**Activity**
When a line in the records contains the string "comunidades", copy that line.

=== Begin Enclosure ===

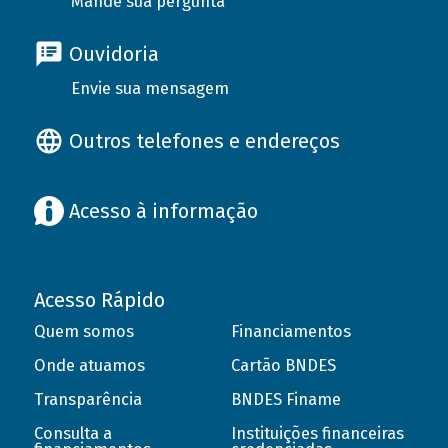
Mande sua pergunta
Ouvidoria
Envie sua mensagem
Outros telefones e endereços
Acesso à informação
Acesso Rápido
Quem somos
Financiamentos
Onde atuamos
Cartão BNDES
Transparência
BNDES Finame
Consulta a
Instituições financeiras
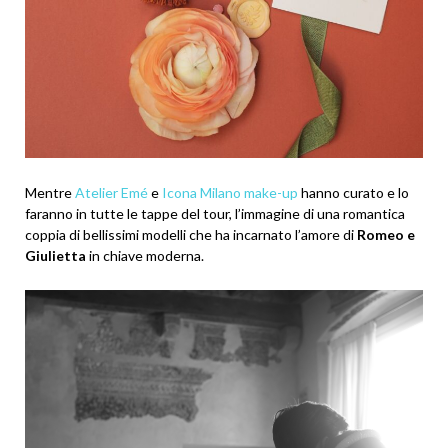
Mentre
Atelier Emé
e
Icona Milano make-up
hanno curato e lo
faranno in tutte le tappe del tour, l’immagine di una romantica
coppia di bellissimi modelli che ha incarnato l’amore di
Romeo e
Giulietta
in chiave moderna.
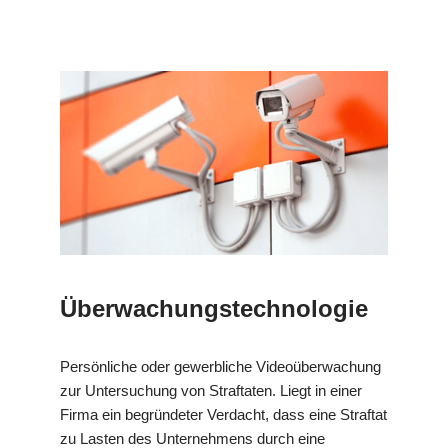
Überwachungstechnologie
Persönliche oder gewerbliche Videoüberwachung
zur Untersuchung von Straftaten. Liegt in einer
Firma ein begründeter Verdacht, dass eine Straftat
zu Lasten des Unternehmens durch eine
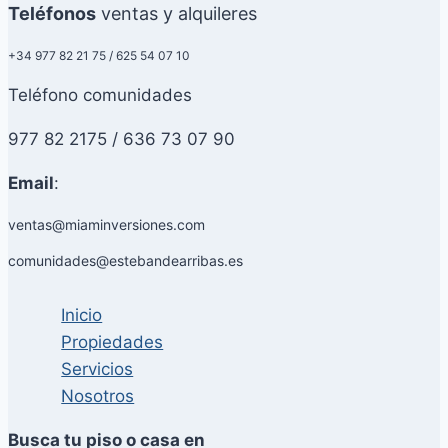
Teléfonos
ventas y alquileres
+34 977 82 21 75 / 625 54 07 10
Teléfono comunidades
977 82 2175 / 636 73 07 90
Email
:
ventas@miaminversiones.com
comunidades@estebandearribas.es
Inicio
Propiedades
Servicios
Nosotros
Busca tu piso o casa en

=== End Enclosure ===

**Written reply**
Teléfono comunidades
comunidades@estebandearribas.es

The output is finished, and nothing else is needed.